▶ _WHAT YOU WILL DO_
Print verbatim every line starting at the one that contains "Agriturismo La Pergola" and ending at the final line of the records; include both endpoints.

▶ _PROVIDED RECORDS_
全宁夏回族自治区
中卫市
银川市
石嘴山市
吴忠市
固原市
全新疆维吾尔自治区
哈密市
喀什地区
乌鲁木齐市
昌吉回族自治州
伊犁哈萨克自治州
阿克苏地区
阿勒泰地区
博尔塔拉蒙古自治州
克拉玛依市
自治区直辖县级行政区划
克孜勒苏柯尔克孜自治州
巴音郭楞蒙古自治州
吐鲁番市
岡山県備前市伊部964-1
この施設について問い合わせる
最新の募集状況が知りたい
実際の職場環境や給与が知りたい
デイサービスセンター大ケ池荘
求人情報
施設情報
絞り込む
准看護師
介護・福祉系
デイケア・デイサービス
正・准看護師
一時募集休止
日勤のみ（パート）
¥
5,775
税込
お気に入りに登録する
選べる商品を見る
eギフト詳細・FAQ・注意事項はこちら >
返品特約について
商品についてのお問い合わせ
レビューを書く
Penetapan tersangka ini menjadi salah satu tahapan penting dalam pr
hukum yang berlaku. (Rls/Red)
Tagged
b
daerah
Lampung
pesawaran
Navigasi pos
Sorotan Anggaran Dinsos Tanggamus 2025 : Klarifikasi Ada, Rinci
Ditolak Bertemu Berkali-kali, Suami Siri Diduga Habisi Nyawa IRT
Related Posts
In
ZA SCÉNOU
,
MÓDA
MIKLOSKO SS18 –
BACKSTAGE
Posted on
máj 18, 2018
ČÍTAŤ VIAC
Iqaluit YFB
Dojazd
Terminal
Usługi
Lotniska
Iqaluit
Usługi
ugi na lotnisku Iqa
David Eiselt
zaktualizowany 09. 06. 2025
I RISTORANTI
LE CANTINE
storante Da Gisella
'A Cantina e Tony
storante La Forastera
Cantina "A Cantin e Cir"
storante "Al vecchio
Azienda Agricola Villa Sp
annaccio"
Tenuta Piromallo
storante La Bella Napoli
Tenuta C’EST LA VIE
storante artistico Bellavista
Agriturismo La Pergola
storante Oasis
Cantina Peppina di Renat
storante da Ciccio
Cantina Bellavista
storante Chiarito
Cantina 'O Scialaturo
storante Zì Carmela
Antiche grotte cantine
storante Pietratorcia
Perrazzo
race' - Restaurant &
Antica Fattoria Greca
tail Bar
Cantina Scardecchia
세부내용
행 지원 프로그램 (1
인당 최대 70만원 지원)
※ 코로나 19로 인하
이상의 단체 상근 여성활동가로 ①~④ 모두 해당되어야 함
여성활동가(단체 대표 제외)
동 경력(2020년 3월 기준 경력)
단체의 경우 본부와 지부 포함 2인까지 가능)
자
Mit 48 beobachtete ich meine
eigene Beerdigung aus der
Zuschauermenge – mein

▶ _RESPONSE TO THE TASK_
Agriturismo La Pergola
storante Oasis
Cantina Peppina di Renat
storante da Ciccio
Cantina Bellavista
storante Chiarito
Cantina 'O Scialaturo
storante Zì Carmela
Antiche grotte cantine
storante Pietratorcia
Perrazzo
race' - Restaurant &
Antica Fattoria Greca
tail Bar
Cantina Scardecchia
세부내용
행 지원 프로그램 (1
인당 최대 70만원 지원)
※ 코로나 19로 인하
이상의 단체 상근 여성활동가로 ①~④ 모두 해당되어야 함
여성활동가(단체 대표 제외)
동 경력(2020년 3월 기준 경력)
단체의 경우 본부와 지부 포함 2인까지 가능)
자
Mit 48 beobachtete ich meine
eigene Beerdigung aus der
Zuschauermenge – mein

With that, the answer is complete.